BEGIN RECORDS TO USE

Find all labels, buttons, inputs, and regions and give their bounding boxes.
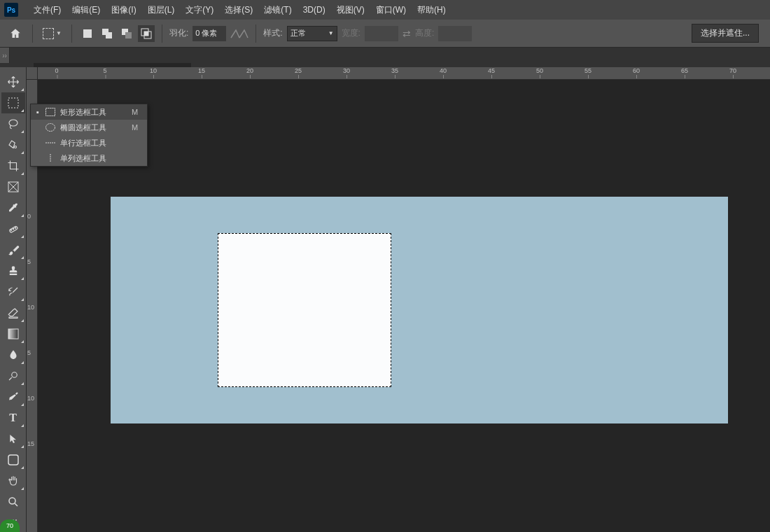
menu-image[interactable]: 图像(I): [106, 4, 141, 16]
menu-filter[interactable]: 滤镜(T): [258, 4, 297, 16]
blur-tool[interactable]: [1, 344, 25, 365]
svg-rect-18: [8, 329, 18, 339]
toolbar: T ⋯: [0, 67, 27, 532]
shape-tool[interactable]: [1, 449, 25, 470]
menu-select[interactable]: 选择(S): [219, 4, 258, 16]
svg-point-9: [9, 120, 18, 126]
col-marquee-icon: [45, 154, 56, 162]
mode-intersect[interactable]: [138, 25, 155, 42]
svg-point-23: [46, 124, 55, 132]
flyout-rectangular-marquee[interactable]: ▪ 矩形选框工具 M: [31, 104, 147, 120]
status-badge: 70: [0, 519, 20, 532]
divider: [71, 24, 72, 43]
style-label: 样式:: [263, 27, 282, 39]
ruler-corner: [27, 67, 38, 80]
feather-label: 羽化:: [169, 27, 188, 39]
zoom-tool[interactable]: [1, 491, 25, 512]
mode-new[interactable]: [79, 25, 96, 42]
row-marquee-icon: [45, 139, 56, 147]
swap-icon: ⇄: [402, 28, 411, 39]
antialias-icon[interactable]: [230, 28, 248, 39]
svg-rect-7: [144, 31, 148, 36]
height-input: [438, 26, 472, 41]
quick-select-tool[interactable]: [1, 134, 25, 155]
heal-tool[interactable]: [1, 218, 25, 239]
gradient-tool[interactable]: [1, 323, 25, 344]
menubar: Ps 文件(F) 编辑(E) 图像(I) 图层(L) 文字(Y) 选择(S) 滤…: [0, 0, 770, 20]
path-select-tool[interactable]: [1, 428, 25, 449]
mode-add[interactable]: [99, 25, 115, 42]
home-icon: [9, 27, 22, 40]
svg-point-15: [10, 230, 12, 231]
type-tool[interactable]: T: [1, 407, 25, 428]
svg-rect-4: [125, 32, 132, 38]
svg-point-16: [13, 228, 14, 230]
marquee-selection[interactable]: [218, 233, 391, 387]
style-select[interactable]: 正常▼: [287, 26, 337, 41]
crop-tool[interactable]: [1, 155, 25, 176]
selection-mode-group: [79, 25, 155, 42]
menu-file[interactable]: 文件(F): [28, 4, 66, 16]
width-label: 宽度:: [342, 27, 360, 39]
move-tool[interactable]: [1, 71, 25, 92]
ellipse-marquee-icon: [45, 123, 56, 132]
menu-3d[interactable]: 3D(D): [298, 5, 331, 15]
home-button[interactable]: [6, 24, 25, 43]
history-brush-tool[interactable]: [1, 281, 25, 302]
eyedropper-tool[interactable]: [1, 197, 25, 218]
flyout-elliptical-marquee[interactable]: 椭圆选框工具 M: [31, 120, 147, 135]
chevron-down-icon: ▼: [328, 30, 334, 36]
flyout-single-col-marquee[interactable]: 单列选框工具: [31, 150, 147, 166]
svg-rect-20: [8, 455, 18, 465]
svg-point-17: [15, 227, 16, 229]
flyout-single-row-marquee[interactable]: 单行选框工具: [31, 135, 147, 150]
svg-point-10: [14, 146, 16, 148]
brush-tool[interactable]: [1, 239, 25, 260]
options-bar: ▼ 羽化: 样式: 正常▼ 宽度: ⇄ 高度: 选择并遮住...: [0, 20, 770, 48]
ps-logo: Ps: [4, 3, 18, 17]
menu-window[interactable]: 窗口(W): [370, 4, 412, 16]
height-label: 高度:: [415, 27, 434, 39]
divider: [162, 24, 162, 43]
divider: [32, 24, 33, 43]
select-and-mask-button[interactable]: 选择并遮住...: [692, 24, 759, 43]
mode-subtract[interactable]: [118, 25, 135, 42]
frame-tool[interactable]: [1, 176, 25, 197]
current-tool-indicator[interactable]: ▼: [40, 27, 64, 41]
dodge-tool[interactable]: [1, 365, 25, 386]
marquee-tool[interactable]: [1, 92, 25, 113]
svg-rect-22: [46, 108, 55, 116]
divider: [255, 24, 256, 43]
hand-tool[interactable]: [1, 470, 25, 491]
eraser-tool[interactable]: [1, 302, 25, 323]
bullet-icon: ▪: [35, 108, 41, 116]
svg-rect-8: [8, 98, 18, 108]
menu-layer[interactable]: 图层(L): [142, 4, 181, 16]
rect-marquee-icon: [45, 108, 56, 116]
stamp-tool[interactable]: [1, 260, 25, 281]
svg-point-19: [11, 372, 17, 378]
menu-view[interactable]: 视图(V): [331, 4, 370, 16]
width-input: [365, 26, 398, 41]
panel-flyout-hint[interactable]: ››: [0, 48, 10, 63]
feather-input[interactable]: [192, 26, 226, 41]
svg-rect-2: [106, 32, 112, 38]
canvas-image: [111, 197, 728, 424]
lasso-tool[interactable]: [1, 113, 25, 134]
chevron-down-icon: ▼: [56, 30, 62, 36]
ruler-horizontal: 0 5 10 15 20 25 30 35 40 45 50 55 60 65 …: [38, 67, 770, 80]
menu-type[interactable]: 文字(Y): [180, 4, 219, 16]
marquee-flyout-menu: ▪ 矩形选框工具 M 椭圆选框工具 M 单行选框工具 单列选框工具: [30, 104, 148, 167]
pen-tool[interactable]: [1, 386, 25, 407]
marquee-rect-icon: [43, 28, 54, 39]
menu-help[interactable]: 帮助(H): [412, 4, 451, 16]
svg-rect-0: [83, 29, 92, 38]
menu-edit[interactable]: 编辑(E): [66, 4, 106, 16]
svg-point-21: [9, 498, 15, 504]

END RECORDS TO USE

### EXERCISE AIM
Look through the records and copy every line that has the word "single".

### SOLUTION TO THIS PROBLEM
flyout-single-col-marquee[interactable]: 单列选框工具: [31, 150, 147, 166]
flyout-single-row-marquee[interactable]: 单行选框工具: [31, 135, 147, 150]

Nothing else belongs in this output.